10.17The Recipe for Genuinely Intelligent Machines
Hawkins provides, across both books, an explicit engineering specification for what a genuinely intelligent machine would require. It is more precise than anything else in the literature and directly relevant to the candidate architecture of Chapter 17. The core elements are as follows.
The machine must have senses, not necessarily human senses, but some mechanism for receiving structured input from a world. The senses do not need to be visual or auditory. Hawkins' point is that the cortical algorithm is indifferent to the modality of its inputs. What matters is that the inputs have structure that can be learned. A machine that senses electrical fields, or chemical gradients, or data streams in some abstract space, can in principle use the same cortical learning mechanism as a machine with eyes and ears, provided the inputs change in structured ways as the machine moves or acts.
The machine must be able to move, or at least to act in ways that change its sensory inputs in predictable ways. This is not optional. The entire mechanism of learning a model of the world depends on sensory-motor coupling. The brain does not learn by passively observing. It learns by acting, predicting what each action will produce, and updating its model when the prediction is wrong. A system with no motor outputs, no way to change its relationship to its world, cannot build the reference-frame-based models that Hawkins identifies as the foundation of intelligence.
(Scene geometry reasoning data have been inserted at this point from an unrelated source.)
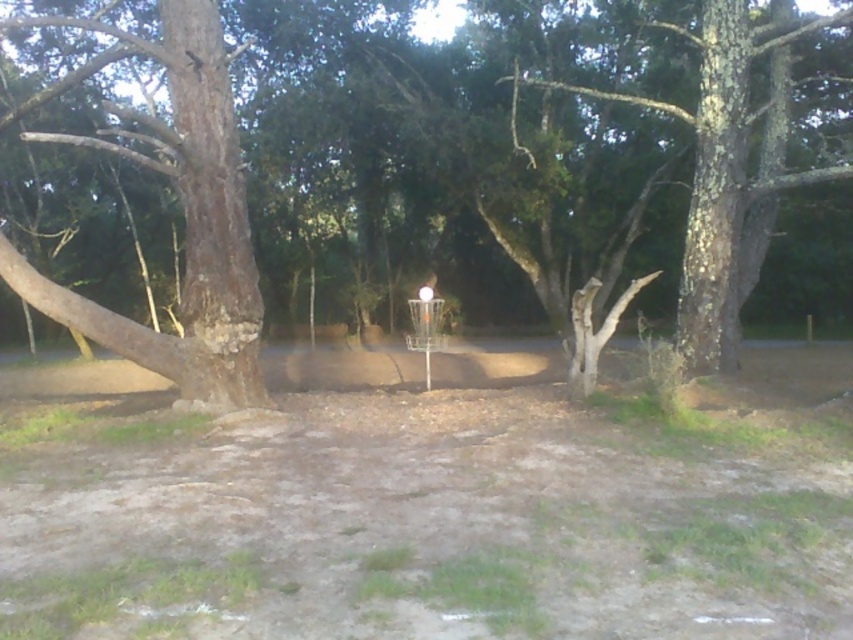 Question: Which point is farther to the camera?

Choices:
 (A) (738, 60)
 (B) (207, 170)
 (C) (720, 301)

Answer: (C)

Question: Is rough bark tree at left above rough bark tree at center?

Choices:
 (A) yes
 (B) no

Answer: (B)

Question: Which of the following is the closest to the observer?

Choices:
 (A) rough bark tree at center
 (B) rough bark tree at left
 (C) brown rough tree at center

Answer: (B)

Question: Estimate the real-world distances between objects in this image. Which object is closer to the brown rough tree at center?

Choices:
 (A) rough bark tree at center
 (B) rough bark tree at left

Answer: (A)

Question: Can you confirm if rough bark tree at left is positioned below rough bark tree at center?

Choices:
 (A) yes
 (B) no

Answer: (A)

Question: Observing the image, what is the correct spatial positioning of brown rough tree at center in reference to rough bark tree at center?

Choices:
 (A) left
 (B) right

Answer: (B) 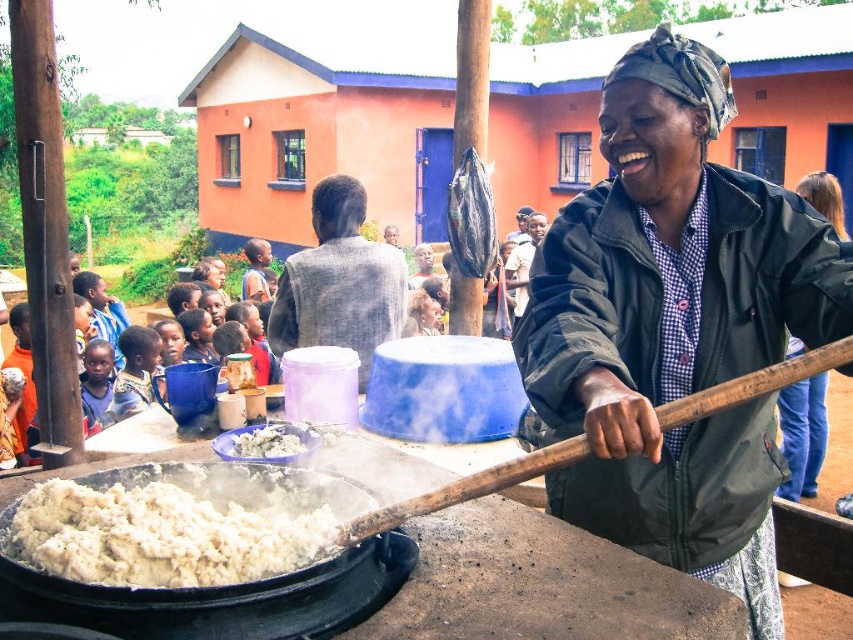 The width and height of the screenshot is (853, 640). What do you see at coordinates (135, 371) in the screenshot?
I see `light brown skin at center` at bounding box center [135, 371].

Is light brown skin at center closer to camera compared to dark blue fabric shirt at left?

No, light brown skin at center is further to the viewer.

Which is in front, point (126, 372) or point (108, 364)?

Positioned in front is point (108, 364).

You are a GUI agent. You are given a task and a screenshot of the screen. Output one action in this format:
    pyautogui.click(x=<x>, y=<y>)
    Task: Click on the light brown skin at center
    The width and height of the screenshot is (853, 640).
    Given the screenshot: What is the action you would take?
    pyautogui.click(x=135, y=371)

Does light brown skin at center appear on the left side of white fluffy food at center?

Indeed, light brown skin at center is positioned on the left side of white fluffy food at center.

You are a GUI agent. You are given a task and a screenshot of the screen. Output one action in this format:
    pyautogui.click(x=<x>, y=<y>)
    Task: Click on the light brown skin at center
    Image resolution: width=853 pixels, height=640 pixels.
    Given the screenshot: What is the action you would take?
    pyautogui.click(x=135, y=371)

Who is lower down, green checkered shirt at center or white fluffy food at center?

Positioned lower is white fluffy food at center.

Can you confirm if green checkered shirt at center is bigger than white fluffy food at center?

Yes.

Image resolution: width=853 pixels, height=640 pixels. What do you see at coordinates (675, 326) in the screenshot? I see `green checkered shirt at center` at bounding box center [675, 326].

At what (x,y) coordinates should I click in order to perform the action: click on green checkered shirt at center. Please return your answer as a coordinate pair (x, y). Looking at the image, I should click on (675, 326). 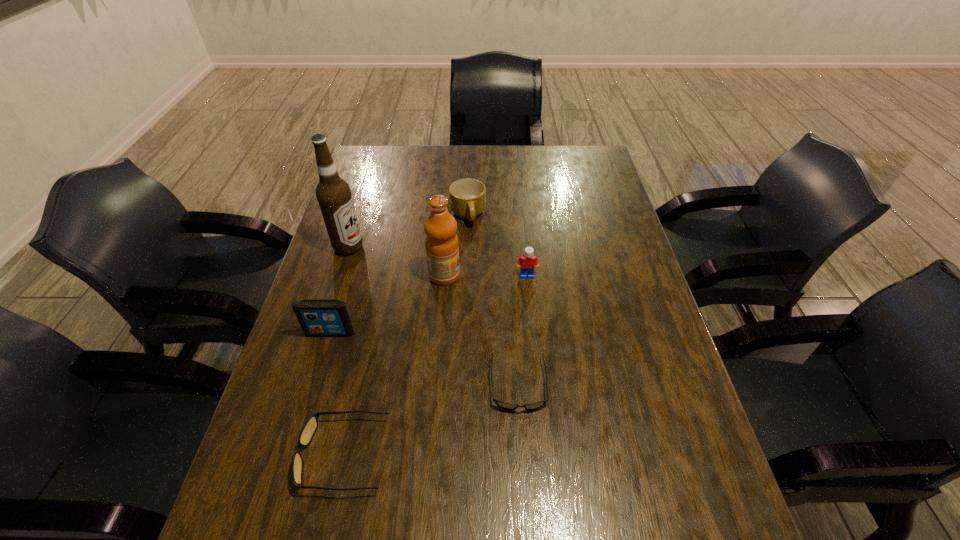 Considering the uniform spacing of sunglassess, where should an additional sunglasses be positioned on the right? Please locate a free spot. Please provide its 2D coordinates. Your answer should be formatted as a tuple, i.e. [(x, y)], where the tuple contains the x and y coordinates of a point satisfying the conditions above.

[(659, 329)]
A language model that receives text and produces text but has no way to act on the world is, in this precise sense, constitutionally unable to build a model of the world.
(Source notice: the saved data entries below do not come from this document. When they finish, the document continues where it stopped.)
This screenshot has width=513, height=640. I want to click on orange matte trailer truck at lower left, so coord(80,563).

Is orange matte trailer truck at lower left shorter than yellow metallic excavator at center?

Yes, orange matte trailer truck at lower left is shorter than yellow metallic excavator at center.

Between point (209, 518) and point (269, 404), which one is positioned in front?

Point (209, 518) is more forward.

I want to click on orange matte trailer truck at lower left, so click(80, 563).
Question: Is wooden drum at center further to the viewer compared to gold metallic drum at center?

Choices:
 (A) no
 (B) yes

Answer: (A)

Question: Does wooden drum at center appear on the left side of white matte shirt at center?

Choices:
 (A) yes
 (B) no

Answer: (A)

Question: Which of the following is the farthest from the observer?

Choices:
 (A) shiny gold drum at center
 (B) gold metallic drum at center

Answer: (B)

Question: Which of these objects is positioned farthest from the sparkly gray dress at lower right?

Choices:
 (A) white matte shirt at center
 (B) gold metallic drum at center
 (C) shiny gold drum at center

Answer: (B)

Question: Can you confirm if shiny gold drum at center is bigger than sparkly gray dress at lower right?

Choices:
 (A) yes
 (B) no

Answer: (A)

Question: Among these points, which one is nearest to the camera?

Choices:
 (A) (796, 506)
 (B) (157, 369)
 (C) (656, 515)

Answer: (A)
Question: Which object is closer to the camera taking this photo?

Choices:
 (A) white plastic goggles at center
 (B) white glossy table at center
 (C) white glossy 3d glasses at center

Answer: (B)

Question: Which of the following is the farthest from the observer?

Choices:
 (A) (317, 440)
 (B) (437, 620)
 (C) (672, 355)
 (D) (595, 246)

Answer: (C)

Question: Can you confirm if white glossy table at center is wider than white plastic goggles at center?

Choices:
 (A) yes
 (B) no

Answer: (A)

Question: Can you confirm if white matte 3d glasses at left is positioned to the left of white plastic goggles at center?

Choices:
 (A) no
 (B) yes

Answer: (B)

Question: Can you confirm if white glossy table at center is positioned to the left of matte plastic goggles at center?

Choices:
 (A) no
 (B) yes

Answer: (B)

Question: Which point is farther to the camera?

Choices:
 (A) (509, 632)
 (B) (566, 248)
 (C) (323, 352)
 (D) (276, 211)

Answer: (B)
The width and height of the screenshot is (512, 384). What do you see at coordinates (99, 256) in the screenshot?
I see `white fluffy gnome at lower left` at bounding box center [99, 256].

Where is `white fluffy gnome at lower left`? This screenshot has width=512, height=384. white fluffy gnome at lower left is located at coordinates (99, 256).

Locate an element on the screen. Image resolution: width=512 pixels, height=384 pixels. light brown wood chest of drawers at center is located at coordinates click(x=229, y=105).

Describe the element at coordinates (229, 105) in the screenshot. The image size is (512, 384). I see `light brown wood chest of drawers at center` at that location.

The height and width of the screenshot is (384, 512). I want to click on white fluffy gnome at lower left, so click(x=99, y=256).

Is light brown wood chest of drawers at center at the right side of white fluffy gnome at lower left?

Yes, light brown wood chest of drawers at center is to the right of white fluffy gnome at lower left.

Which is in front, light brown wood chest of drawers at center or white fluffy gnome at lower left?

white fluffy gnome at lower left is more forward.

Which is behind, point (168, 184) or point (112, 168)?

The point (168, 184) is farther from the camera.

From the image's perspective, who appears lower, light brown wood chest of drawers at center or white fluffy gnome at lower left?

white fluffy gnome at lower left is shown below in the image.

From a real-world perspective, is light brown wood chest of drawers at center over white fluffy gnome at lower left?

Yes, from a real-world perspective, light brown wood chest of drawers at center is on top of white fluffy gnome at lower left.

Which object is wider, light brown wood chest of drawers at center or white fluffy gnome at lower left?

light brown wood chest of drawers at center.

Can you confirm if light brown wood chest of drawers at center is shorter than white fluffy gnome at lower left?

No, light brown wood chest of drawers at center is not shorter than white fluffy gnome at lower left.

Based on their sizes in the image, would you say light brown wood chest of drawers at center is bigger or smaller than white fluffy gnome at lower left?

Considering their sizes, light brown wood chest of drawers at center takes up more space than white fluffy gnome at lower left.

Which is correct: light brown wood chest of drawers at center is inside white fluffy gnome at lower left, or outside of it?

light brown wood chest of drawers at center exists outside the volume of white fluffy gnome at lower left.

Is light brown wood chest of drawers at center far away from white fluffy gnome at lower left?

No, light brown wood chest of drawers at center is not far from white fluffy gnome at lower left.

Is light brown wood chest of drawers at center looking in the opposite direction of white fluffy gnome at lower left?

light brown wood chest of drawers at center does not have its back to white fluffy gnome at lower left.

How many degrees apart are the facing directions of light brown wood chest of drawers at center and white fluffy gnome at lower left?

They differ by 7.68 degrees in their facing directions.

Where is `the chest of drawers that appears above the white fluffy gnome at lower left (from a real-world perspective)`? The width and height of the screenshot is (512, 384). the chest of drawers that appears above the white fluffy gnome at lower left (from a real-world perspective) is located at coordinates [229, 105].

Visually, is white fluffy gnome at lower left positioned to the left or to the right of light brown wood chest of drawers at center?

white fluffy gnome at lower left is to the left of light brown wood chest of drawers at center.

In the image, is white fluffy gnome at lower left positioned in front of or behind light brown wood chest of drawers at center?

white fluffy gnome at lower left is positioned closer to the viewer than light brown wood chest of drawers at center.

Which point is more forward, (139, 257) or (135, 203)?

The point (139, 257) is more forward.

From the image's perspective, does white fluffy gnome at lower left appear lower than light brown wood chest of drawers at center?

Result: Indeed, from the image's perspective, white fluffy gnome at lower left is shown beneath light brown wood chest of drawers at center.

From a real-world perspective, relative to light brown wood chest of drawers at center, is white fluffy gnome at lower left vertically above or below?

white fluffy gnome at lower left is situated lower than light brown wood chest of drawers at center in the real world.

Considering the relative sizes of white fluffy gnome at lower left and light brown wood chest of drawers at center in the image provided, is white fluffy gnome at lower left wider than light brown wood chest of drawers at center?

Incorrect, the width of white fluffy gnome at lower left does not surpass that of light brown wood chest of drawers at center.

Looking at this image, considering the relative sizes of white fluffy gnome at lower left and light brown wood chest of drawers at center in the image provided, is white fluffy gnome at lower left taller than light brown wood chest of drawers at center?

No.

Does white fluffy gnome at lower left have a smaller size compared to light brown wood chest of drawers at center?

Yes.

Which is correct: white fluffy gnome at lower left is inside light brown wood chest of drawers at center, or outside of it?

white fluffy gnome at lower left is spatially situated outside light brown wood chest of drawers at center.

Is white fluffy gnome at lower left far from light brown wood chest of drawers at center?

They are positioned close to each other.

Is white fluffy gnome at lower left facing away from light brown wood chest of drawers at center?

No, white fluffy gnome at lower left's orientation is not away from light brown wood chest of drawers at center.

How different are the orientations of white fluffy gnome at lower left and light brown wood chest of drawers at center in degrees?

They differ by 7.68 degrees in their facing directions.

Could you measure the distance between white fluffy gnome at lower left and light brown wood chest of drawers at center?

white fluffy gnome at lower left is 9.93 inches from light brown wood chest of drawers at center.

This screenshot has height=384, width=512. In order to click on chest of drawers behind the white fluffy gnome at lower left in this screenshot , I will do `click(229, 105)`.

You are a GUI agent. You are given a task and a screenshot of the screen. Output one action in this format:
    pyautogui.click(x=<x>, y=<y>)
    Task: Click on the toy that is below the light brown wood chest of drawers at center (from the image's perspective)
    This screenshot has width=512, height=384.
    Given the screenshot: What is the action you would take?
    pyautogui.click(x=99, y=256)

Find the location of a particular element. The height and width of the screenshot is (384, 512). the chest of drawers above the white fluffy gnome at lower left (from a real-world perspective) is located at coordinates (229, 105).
The machine must attach a hierarchical memory system to those senses, one that learns sequences, stores invariant representations, retrieves auto-associatively, and organises knowledge hierarchically. It must be trained on the world, not on descriptions of the world. There is a critical difference between a system that has read every book ever written about staplers and a system that has handled staplers. Only the second has a model. The first has statistics about the word 'stapler.'
Finally, and this is where Hawkins' account connects directly with the broader argument of this book, the machine must have a model of itself as an agent situated in that world. The reference frame for the self is the reference frame from which all other reference frames are navigated. Without it, there is knowledge but no knower. There are models but no perspective from which those models are the models of something. This is the point at which Hawkins' engineering specification meets Northoff's three-layer self, Dzogchen's question about the ground of awareness, and the hard problem that Hawkins has declared solved but which stubbornly refuses to dissolve.